• **DATA SHOWN**
'''

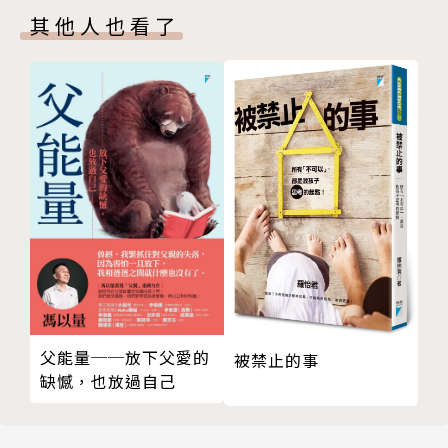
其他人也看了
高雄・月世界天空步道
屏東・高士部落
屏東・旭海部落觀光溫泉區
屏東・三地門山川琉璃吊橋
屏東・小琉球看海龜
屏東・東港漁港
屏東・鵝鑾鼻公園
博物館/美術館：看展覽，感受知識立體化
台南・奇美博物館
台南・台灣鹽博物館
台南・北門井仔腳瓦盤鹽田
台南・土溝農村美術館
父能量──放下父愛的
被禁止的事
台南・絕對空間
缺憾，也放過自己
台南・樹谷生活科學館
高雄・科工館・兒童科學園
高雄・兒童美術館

'''
'''

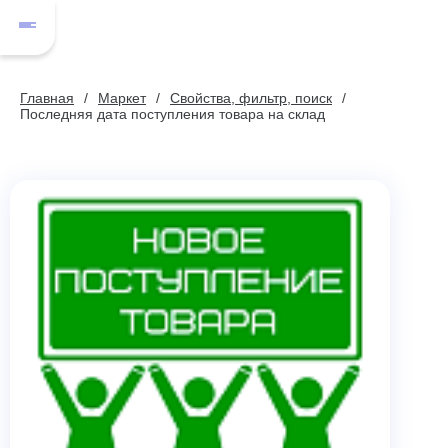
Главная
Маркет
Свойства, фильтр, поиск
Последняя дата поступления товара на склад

'''
'''

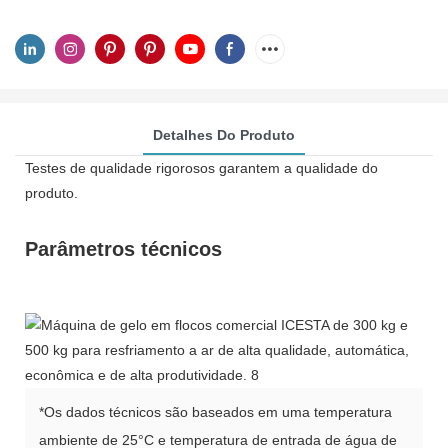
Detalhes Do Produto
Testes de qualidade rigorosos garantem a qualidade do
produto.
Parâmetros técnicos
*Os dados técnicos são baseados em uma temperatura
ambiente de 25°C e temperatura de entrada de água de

'''

• **WHAT TO WORK ON**
The word "técnicos" appears in some lines above. Return every one of those lines.

• **RESPONSE TO THIS TASK**
Parâmetros técnicos
*Os dados técnicos são baseados em uma temperatura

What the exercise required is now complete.